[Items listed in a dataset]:
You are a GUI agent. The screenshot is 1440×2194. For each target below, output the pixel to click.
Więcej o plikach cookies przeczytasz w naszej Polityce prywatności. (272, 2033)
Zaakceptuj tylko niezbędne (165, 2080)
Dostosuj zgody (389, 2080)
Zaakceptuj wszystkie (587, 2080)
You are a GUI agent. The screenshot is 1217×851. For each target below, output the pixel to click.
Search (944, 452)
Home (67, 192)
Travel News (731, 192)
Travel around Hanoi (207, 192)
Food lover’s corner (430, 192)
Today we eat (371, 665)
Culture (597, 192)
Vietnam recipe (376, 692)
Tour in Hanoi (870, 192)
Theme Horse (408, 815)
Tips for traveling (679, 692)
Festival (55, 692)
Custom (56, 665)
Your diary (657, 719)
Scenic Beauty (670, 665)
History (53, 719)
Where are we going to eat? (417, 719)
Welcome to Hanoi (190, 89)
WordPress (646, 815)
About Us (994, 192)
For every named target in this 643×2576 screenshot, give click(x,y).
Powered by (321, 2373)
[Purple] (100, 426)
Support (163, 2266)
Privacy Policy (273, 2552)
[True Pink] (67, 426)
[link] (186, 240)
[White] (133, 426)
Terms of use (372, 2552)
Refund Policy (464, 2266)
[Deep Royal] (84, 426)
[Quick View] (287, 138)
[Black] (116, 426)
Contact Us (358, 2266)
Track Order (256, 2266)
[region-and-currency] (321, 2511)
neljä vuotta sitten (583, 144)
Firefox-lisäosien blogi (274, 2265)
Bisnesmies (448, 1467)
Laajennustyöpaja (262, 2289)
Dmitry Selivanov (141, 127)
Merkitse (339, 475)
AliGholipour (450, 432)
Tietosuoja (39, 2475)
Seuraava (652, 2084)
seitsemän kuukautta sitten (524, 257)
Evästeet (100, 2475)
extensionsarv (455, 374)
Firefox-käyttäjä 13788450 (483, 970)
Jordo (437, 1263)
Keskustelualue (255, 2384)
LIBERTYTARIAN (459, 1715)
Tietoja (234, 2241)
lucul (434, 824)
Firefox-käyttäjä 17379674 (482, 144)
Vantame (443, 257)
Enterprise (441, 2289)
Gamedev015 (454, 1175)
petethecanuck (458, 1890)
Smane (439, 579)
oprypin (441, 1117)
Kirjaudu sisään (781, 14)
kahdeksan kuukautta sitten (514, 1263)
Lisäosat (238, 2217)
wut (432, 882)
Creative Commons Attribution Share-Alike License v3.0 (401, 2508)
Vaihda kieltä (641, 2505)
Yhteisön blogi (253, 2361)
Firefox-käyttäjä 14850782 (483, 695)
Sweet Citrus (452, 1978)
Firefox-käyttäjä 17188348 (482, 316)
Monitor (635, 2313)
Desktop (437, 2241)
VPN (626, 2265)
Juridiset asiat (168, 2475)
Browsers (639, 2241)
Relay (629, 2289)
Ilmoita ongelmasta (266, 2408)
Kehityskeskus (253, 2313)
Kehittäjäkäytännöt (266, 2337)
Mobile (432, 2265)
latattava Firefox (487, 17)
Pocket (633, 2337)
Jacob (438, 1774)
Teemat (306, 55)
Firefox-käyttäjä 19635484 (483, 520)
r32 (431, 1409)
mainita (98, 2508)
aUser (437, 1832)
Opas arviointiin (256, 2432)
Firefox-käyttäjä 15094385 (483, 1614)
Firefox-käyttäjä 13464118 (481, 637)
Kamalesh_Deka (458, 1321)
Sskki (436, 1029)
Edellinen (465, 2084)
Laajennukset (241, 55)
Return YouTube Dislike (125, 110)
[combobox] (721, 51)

[TRY IT]: Look for the word "blogi" in every line of the records. State how many lines contain it, and write only the number.

[RESULT]: 2